▶ Instructions to follow: Only a number is wanted: how many lines in these records contain the word "Maison"?

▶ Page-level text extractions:
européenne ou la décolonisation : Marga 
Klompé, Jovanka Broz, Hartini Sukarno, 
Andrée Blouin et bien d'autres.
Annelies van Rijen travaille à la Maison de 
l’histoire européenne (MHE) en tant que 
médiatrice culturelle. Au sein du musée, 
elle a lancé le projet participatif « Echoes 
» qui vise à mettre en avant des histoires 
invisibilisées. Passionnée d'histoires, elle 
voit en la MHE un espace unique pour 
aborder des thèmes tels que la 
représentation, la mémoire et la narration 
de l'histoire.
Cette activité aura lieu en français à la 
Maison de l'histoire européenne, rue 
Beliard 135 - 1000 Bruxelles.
* * *
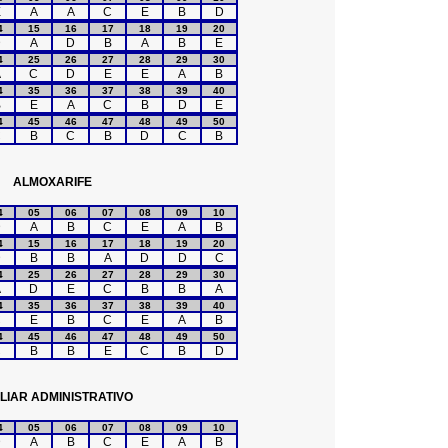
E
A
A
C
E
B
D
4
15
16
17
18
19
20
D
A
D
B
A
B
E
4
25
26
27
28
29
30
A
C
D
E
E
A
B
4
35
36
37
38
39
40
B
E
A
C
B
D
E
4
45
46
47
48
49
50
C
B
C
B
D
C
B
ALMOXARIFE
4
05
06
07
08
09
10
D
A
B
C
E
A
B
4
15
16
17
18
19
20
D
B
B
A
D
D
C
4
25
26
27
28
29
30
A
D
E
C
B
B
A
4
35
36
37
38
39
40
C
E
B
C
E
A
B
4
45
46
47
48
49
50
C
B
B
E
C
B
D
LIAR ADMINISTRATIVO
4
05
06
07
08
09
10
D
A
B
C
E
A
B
--
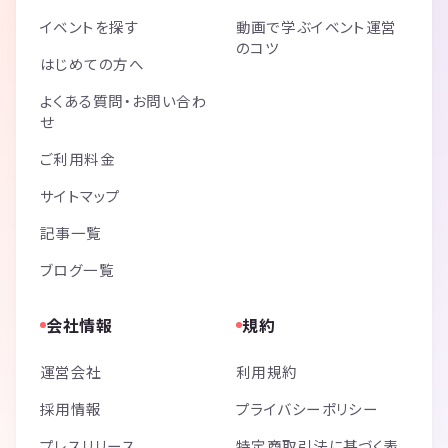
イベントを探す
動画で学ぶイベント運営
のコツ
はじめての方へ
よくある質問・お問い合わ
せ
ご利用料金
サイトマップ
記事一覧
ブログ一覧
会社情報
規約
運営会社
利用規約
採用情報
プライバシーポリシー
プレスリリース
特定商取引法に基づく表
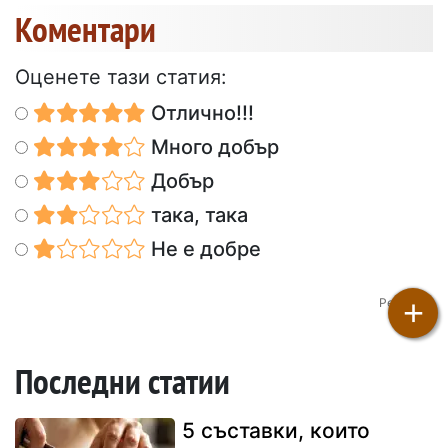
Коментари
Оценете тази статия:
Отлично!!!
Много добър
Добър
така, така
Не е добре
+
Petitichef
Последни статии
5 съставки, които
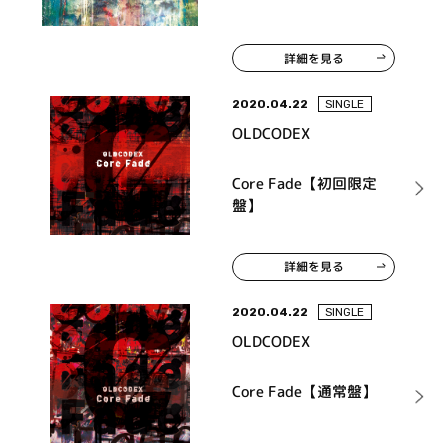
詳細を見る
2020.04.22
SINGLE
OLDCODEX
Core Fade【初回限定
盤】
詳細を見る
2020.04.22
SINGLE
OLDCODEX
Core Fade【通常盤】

▶ Your solution: 2